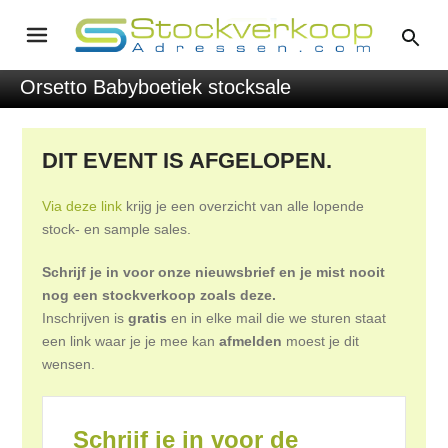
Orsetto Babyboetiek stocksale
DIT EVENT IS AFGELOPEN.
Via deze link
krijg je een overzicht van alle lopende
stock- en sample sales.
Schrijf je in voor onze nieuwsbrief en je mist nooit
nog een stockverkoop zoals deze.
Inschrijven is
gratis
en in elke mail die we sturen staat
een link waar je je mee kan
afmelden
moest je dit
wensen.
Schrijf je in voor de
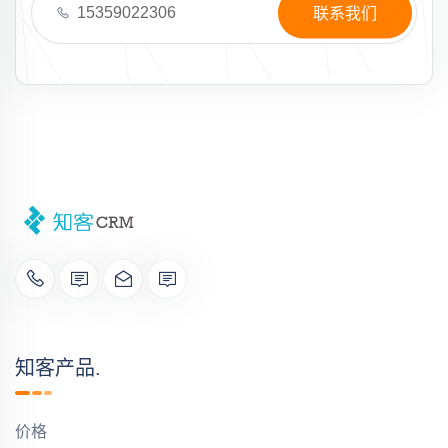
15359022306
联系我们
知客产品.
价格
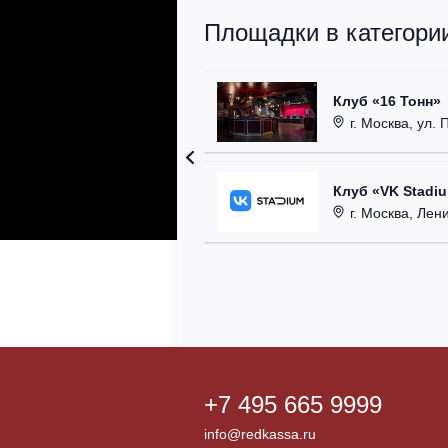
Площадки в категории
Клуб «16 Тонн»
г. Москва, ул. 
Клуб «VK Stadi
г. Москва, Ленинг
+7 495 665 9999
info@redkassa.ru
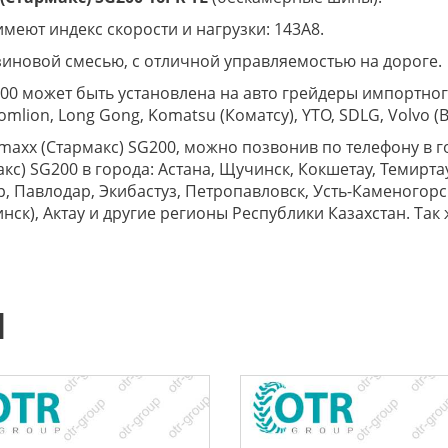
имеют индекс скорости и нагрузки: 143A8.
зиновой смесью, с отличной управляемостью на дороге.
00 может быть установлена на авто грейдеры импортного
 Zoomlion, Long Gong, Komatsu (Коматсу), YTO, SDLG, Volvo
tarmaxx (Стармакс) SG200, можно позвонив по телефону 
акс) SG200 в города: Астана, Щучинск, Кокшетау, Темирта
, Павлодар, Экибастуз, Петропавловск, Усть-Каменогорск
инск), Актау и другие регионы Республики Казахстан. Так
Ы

■ ■ ■

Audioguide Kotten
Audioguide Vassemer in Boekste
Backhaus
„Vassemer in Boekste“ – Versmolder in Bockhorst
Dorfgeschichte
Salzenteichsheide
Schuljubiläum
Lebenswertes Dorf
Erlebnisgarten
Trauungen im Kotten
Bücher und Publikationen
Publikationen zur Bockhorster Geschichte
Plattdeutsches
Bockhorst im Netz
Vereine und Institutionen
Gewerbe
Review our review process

■ ■ ■

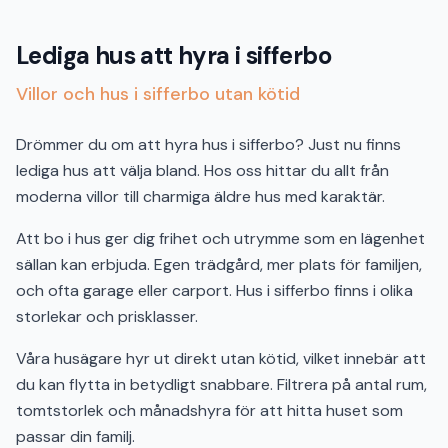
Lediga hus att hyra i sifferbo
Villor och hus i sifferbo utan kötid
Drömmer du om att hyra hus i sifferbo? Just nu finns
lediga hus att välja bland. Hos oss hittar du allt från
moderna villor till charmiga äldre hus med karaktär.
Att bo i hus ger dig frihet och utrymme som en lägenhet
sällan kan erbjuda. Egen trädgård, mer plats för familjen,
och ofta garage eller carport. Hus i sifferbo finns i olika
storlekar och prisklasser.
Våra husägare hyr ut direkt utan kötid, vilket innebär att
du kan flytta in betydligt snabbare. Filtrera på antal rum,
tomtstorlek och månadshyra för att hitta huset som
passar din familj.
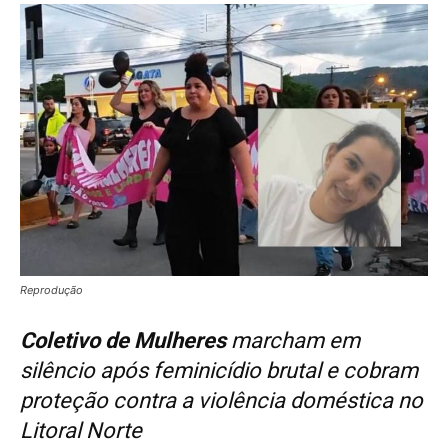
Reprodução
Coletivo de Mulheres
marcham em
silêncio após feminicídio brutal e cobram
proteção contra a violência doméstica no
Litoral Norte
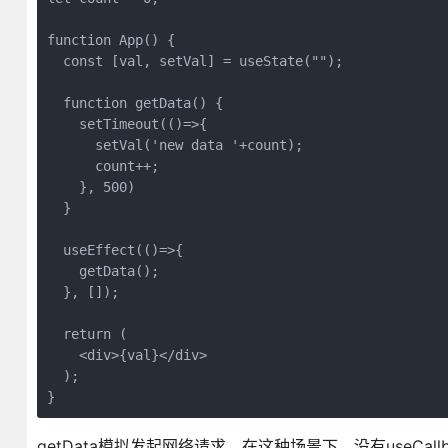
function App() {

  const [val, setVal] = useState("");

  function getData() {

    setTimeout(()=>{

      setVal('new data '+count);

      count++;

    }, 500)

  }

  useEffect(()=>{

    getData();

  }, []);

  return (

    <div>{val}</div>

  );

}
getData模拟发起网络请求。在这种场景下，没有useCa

■ ■ ■

## [Assigned task]
Please show each line in the records above that contains "Vassemer".

## [Task solution]
Audioguide Vassemer in Boekste
„Vassemer in Boekste“ – Versmolder in Bockhorst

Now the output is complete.